┏━━

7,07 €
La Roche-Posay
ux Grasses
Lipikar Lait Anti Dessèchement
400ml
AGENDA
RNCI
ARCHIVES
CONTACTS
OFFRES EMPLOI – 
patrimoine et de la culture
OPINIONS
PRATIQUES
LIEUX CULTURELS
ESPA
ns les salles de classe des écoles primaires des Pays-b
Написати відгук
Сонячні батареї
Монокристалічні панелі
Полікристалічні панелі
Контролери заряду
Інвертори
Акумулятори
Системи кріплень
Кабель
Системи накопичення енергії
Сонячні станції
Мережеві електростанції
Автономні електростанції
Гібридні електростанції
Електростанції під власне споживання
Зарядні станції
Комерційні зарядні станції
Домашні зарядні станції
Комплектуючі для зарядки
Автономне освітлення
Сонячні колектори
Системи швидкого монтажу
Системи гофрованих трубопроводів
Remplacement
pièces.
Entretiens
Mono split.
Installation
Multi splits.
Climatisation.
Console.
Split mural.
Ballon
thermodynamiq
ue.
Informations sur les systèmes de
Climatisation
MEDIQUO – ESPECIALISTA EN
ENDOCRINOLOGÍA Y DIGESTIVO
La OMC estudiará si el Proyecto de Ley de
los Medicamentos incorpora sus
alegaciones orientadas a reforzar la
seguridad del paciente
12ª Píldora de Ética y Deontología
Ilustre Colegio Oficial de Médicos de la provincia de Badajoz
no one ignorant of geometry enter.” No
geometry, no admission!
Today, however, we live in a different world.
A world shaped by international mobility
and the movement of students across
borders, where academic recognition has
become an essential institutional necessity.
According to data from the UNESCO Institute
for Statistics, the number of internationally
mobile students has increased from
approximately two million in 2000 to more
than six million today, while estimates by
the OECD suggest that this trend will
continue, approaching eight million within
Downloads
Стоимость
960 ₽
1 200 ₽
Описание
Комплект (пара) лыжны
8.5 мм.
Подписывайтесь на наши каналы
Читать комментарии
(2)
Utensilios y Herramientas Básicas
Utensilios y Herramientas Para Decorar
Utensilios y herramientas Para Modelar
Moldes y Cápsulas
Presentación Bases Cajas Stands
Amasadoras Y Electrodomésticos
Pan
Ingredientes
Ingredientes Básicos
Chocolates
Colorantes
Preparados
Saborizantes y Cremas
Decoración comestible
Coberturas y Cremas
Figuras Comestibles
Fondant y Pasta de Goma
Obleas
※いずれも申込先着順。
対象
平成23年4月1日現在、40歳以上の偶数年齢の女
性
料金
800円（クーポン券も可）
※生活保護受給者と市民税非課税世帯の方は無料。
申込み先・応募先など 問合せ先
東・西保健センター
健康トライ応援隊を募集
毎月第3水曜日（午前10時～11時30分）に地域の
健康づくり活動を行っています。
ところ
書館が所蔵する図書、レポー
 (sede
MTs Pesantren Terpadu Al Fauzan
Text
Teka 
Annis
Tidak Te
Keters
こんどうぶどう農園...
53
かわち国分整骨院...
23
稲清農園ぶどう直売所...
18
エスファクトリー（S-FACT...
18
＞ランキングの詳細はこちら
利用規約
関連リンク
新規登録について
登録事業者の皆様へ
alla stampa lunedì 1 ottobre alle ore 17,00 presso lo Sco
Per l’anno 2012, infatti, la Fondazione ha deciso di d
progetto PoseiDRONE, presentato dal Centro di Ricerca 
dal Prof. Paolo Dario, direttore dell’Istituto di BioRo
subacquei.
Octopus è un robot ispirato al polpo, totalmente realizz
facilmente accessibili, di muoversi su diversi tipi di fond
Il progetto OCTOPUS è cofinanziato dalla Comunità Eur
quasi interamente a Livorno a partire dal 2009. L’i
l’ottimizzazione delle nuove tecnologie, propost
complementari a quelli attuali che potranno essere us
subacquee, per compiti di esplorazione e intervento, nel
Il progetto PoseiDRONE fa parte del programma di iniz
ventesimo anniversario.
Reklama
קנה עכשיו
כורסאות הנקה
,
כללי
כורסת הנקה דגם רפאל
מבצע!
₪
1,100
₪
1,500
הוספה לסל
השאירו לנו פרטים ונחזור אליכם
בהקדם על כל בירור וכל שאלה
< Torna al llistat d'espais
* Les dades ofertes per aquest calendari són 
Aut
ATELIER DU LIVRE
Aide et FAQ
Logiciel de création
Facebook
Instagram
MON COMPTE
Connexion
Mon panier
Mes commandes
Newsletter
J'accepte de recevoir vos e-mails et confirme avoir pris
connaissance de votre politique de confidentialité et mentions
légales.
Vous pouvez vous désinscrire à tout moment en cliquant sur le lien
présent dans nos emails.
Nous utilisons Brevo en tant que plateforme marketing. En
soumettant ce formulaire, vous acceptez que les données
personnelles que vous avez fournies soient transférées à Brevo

┗━━

◆ Exercise ◆
Find the word "Utensilios" in the entries, then copy out every line that has it.

◆ Written solution ◆
Utensilios y Herramientas Básicas
Utensilios y Herramientas Para Decorar
Utensilios y herramientas Para Modelar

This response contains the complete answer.